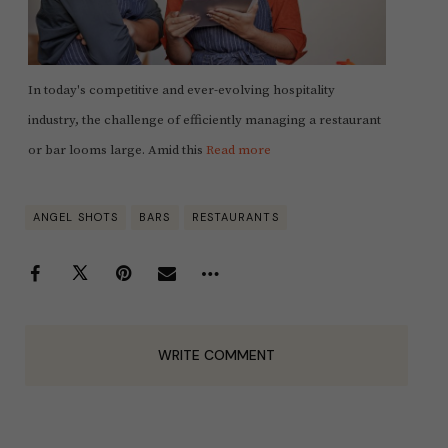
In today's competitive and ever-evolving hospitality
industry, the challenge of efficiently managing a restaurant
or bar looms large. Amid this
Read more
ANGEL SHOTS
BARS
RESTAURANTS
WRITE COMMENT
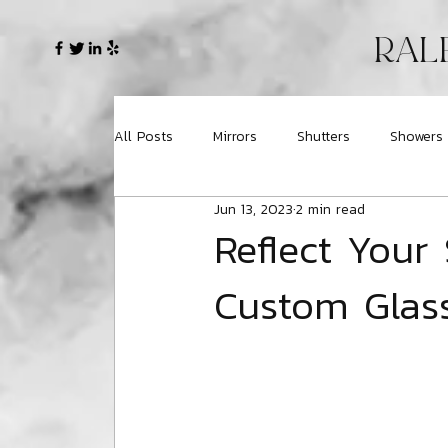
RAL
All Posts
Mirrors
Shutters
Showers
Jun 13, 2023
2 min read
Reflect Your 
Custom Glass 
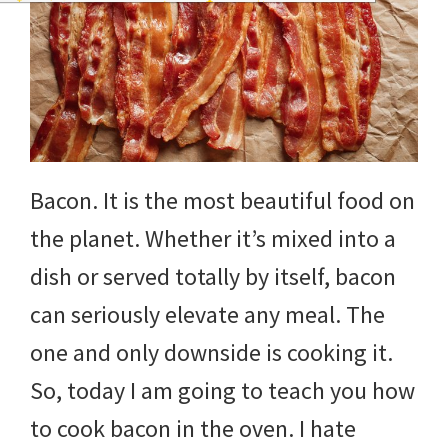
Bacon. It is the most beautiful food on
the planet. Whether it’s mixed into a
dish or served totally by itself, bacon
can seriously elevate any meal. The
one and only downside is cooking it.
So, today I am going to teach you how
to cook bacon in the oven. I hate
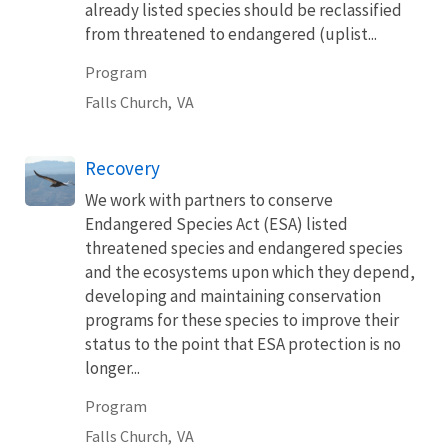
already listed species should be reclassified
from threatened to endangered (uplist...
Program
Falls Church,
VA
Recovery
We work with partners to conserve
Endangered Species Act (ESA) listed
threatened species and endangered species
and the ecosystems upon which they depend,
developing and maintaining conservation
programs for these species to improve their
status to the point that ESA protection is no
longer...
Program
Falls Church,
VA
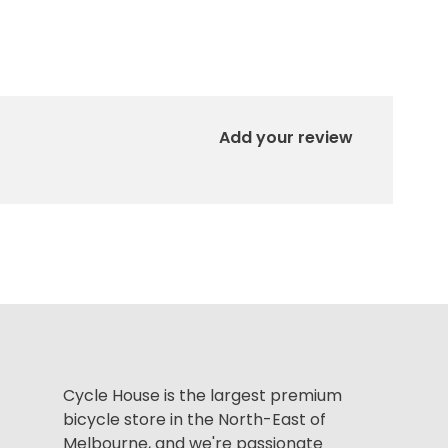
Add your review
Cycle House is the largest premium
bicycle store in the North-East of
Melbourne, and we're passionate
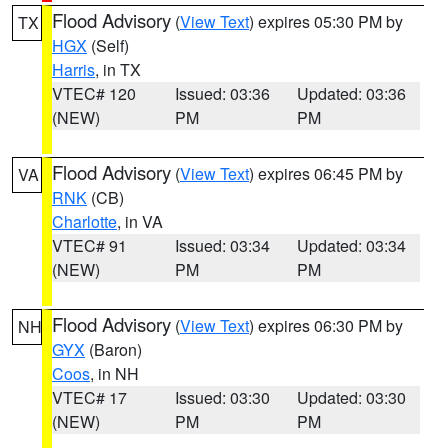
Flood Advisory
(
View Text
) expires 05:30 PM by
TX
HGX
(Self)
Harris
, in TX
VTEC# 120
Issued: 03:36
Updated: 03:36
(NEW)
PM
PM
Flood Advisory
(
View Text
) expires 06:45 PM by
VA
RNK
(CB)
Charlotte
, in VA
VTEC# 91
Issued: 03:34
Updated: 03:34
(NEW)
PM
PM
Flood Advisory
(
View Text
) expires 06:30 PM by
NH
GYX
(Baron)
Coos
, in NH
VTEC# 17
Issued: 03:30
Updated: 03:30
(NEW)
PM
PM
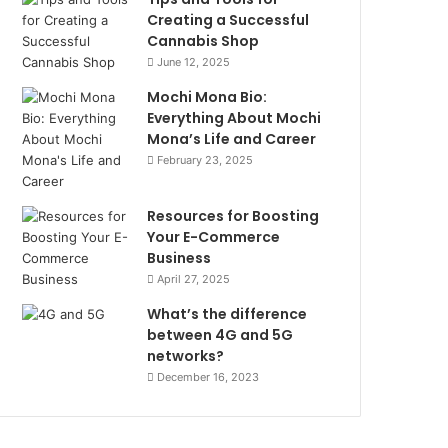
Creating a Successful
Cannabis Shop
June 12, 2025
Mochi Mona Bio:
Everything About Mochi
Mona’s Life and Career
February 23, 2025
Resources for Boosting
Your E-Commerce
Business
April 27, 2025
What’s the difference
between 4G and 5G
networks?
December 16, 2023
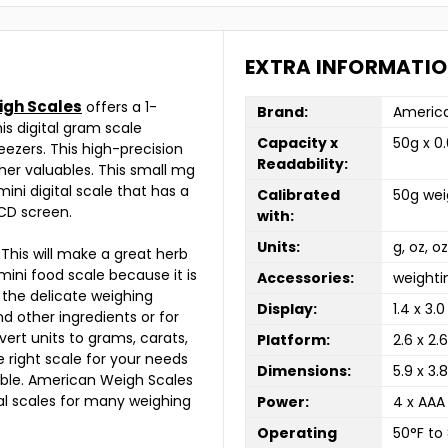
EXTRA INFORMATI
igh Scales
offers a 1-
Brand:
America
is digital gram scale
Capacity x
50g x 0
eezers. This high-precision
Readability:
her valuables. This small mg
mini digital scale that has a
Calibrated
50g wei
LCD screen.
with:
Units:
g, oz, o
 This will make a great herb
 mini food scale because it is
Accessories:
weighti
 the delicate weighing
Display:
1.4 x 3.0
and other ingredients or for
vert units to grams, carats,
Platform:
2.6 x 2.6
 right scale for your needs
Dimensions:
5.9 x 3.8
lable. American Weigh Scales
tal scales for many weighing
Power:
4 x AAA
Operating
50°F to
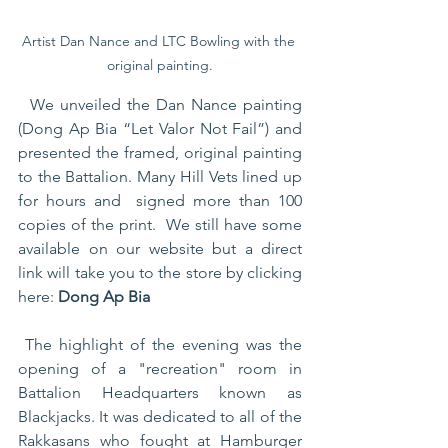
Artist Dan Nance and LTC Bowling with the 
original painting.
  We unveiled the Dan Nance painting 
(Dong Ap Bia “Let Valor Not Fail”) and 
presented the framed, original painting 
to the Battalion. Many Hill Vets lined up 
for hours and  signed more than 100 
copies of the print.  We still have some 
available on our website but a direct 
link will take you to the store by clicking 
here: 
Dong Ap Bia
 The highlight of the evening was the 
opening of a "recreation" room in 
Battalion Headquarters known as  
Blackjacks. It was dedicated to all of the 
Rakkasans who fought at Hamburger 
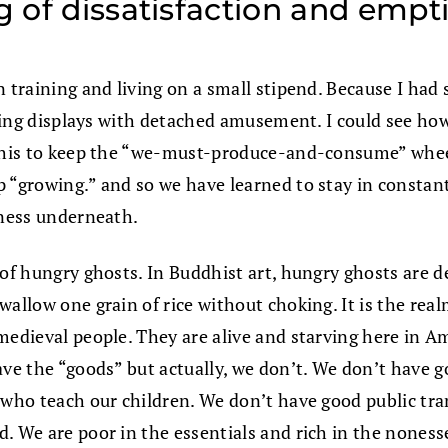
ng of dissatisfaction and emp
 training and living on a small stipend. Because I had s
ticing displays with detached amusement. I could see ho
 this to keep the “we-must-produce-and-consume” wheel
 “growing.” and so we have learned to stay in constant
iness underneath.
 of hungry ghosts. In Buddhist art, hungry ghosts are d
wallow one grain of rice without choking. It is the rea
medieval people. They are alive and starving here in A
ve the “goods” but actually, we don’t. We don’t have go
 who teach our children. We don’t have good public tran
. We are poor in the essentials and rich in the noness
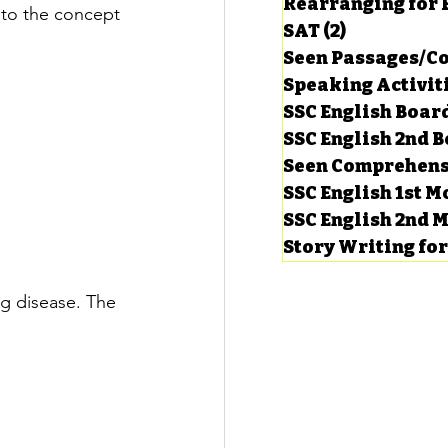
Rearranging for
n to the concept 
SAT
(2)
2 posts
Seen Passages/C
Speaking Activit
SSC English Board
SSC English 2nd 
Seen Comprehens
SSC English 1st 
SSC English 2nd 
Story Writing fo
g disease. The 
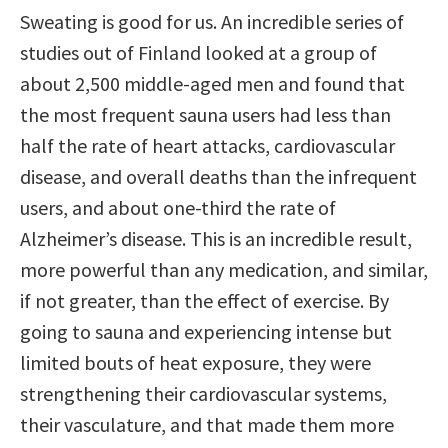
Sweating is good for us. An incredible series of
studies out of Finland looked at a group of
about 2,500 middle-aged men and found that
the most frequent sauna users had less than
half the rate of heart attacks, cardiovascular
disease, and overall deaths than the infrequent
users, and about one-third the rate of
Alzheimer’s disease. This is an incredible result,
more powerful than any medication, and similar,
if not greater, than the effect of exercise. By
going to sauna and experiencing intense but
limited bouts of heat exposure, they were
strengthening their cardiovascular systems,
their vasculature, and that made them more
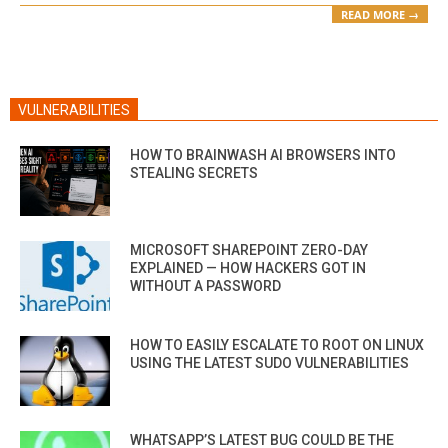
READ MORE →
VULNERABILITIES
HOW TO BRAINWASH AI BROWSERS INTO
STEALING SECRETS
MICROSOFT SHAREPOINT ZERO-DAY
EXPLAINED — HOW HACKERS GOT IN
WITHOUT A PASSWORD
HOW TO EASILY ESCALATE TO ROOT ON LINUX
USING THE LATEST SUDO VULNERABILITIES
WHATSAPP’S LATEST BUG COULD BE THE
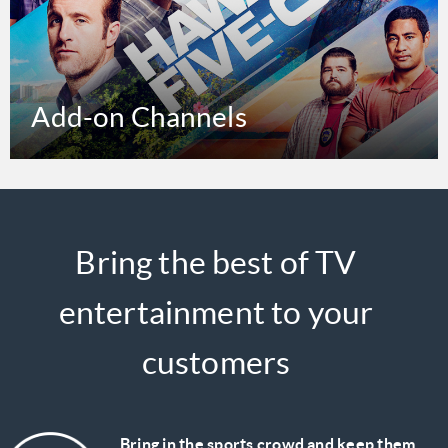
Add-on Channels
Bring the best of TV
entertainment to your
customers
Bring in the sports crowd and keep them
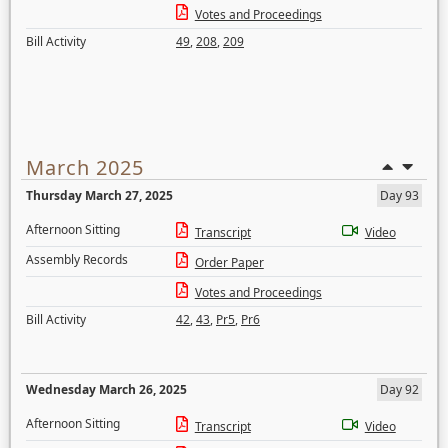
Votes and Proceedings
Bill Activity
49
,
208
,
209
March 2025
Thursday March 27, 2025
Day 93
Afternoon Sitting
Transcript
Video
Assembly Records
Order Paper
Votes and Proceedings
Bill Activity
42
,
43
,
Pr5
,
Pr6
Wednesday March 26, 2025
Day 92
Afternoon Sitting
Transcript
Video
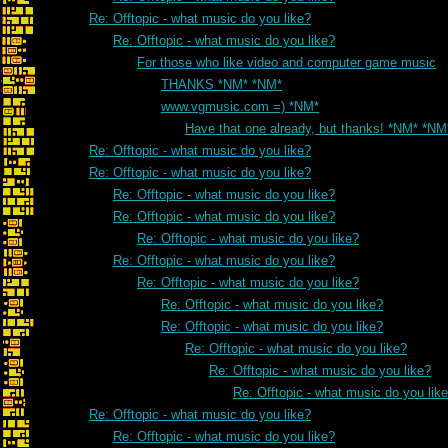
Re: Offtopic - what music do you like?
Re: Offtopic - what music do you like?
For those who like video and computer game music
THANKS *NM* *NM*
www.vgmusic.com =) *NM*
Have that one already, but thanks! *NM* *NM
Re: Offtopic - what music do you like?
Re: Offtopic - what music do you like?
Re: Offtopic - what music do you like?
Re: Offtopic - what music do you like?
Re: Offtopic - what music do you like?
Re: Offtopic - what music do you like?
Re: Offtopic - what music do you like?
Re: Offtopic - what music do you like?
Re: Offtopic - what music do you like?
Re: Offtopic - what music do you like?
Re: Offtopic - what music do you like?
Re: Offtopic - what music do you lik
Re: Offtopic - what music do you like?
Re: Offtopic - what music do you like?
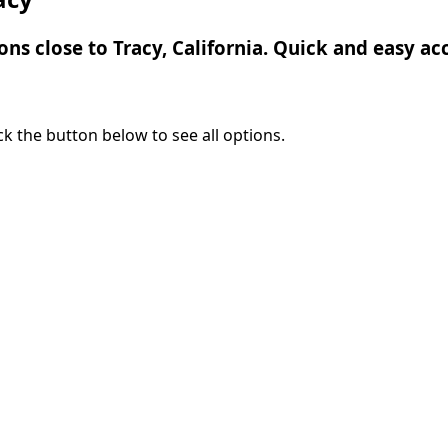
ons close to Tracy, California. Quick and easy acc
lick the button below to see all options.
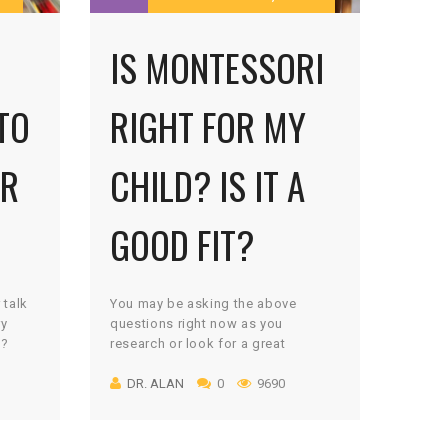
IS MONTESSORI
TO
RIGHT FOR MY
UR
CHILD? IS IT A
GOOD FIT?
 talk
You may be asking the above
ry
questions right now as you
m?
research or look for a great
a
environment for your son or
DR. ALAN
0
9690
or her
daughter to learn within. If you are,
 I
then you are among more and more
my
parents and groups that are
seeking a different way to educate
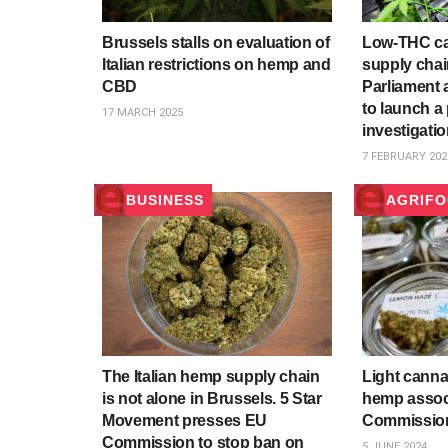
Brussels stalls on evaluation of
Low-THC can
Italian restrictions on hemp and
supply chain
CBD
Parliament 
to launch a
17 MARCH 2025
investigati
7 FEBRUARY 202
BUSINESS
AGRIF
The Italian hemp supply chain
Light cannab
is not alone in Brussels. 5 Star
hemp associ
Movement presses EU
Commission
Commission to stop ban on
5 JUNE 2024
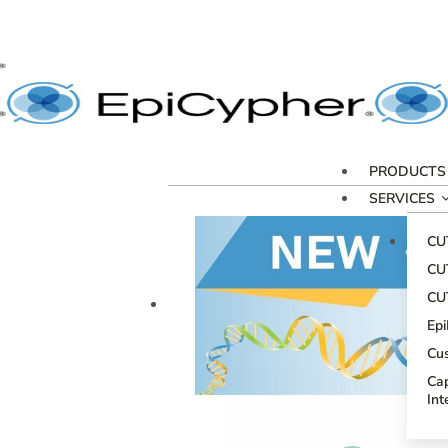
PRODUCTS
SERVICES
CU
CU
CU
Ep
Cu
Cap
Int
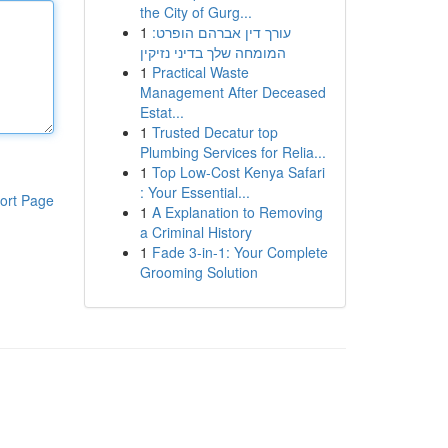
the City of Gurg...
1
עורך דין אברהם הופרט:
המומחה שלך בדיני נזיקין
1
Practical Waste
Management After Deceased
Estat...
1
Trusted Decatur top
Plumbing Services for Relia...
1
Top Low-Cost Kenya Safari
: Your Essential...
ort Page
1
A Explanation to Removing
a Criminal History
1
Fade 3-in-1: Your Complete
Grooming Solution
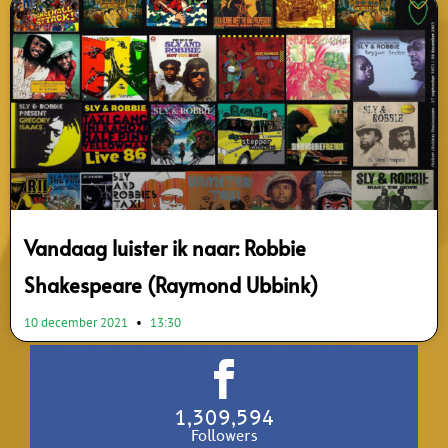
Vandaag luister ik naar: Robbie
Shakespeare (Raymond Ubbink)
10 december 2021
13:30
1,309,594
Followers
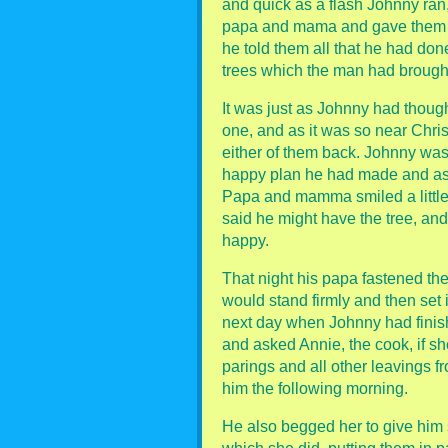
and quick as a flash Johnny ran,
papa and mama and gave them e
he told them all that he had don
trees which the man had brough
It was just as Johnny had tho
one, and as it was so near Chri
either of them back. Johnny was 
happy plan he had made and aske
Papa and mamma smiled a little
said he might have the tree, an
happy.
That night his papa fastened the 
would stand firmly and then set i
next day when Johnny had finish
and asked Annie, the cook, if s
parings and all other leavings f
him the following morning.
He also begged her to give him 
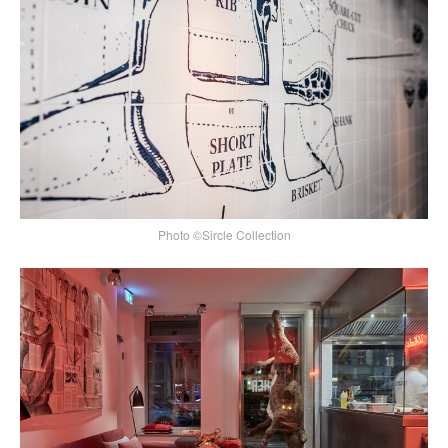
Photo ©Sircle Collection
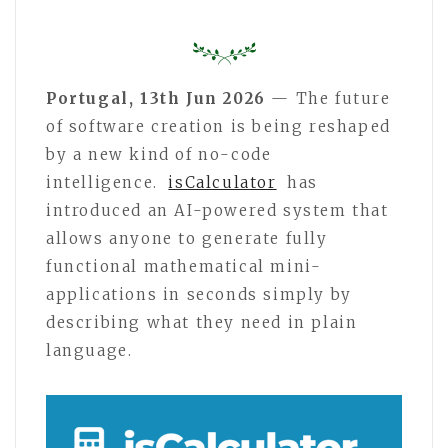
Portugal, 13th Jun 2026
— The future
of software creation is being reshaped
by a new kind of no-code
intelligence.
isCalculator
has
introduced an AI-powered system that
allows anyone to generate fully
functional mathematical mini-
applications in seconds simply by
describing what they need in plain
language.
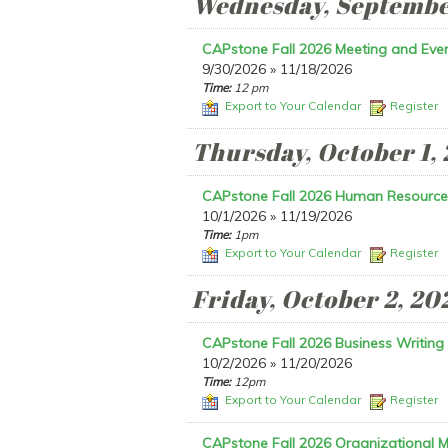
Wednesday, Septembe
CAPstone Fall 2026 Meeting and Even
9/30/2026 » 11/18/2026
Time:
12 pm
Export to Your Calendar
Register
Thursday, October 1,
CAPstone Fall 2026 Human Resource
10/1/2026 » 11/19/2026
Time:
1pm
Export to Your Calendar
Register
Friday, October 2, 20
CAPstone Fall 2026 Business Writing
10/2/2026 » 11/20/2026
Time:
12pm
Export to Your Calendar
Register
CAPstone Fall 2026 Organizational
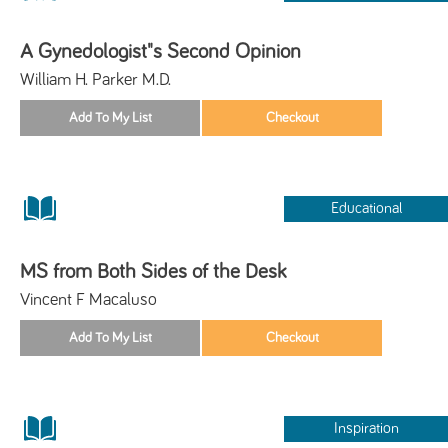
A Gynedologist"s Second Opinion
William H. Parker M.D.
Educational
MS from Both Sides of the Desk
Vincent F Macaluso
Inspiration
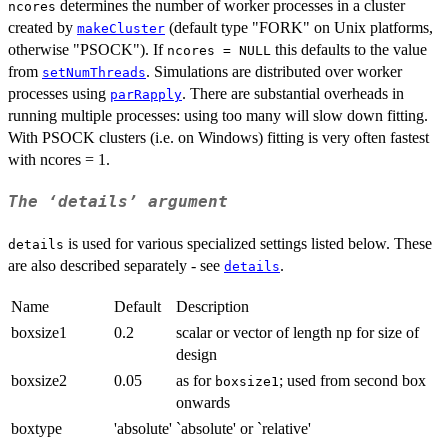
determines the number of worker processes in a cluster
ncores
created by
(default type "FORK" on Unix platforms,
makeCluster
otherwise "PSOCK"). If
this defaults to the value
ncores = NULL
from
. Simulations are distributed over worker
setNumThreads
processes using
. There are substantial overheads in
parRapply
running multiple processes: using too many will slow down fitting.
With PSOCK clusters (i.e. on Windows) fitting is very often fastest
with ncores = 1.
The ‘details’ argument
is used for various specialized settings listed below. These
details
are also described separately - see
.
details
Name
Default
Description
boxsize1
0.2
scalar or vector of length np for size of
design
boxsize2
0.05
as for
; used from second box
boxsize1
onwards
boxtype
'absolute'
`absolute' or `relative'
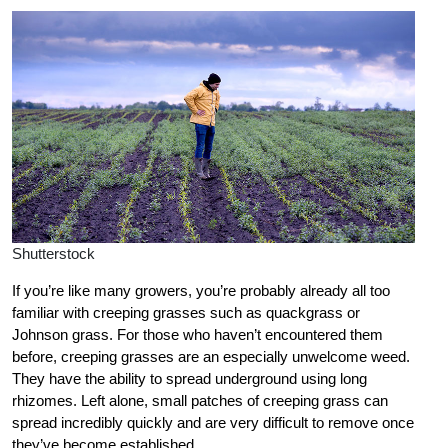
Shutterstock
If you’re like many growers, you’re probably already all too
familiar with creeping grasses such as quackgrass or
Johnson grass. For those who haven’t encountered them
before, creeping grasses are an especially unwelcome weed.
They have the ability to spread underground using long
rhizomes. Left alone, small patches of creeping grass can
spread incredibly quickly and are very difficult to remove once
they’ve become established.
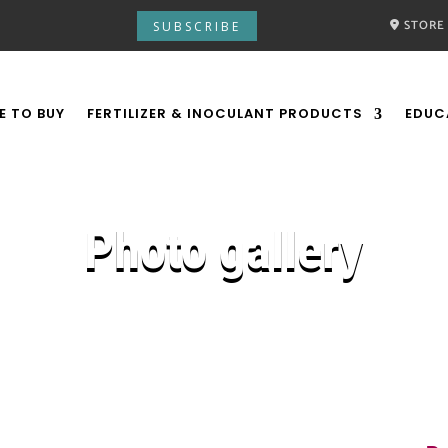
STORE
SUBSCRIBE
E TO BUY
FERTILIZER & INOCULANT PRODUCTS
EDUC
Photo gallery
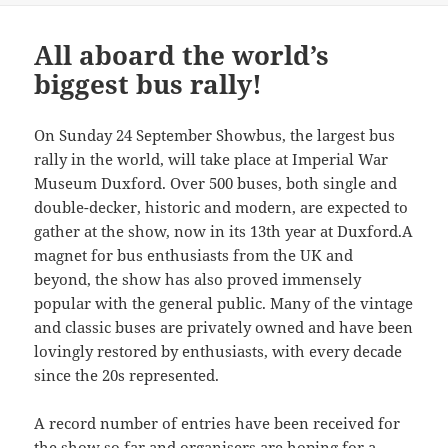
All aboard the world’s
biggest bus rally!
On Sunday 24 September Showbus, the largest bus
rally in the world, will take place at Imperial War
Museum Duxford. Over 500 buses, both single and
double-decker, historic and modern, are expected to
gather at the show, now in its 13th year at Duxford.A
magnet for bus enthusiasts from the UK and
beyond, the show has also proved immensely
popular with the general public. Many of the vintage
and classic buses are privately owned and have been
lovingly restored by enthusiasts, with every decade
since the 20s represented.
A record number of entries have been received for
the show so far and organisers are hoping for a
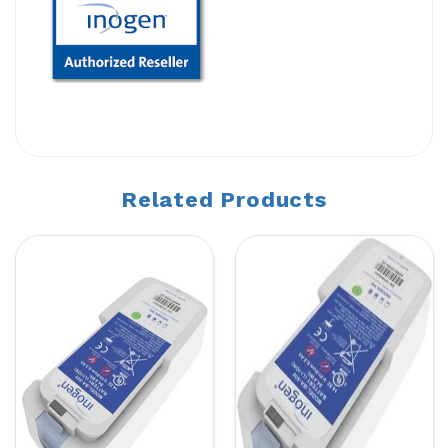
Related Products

******

> **TASK REQUIREMENTS**: In the material above, one part opens with the line containing "RESTAURANTS" and closes with the line containing "Mona’s Life and Career". Write out that part exactly and skip its pictures.

> **EXPECTED ANSWER**:
RESTAURANTS
WRITE COMMENT
RAL
All Posts
Mirrors
Shutters
Showers
Jun 13, 2023
2 min read
Reflect Your 
Custom Glass 
Bacon. It is the most beautiful food on
the planet. Whether it’s mixed into a
dish or served totally by itself, bacon
can seriously elevate any meal. The
one and only downside is cooking it.
So, today I am going to teach you how
to cook bacon in the oven. I hate
already listed species should be reclassified
from threatened to endangered (uplist...
Program
Falls Church,
VA
Recovery
We work with partners to conserve
Endangered Species Act (ESA) listed
threatened species and endangered species
and the ecosystems upon which they depend,
developing and maintaining conservation
programs for these species to improve their
status to the point that ESA protection is no
longer...
Program
Falls Church,
VA
Add your review
Cycle House is the largest premium
bicycle store in the North-East of
Melbourne, and we're passionate
Flood Advisory
(
View Text
) expires 05:30 PM by
TX
HGX
(Self)
Harris
, in TX
VTEC# 120
Issued: 03:36
Updated: 03:36
(NEW)
PM
PM
Flood Advisory
(
View Text
) expires 06:45 PM by
VA
RNK
(CB)
Charlotte
, in VA
VTEC# 91
Issued: 03:34
Updated: 03:34
(NEW)
PM
PM
Flood Advisory
(
View Text
) expires 06:30 PM by
NH
GYX
(Baron)
Coos
, in NH
VTEC# 17
Issued: 03:30
Updated: 03:30
(NEW)
PM
PM
Creating a Successful
Cannabis Shop
June 12, 2025
Mochi Mona Bio:
Everything About Mochi
Mona’s Life and Career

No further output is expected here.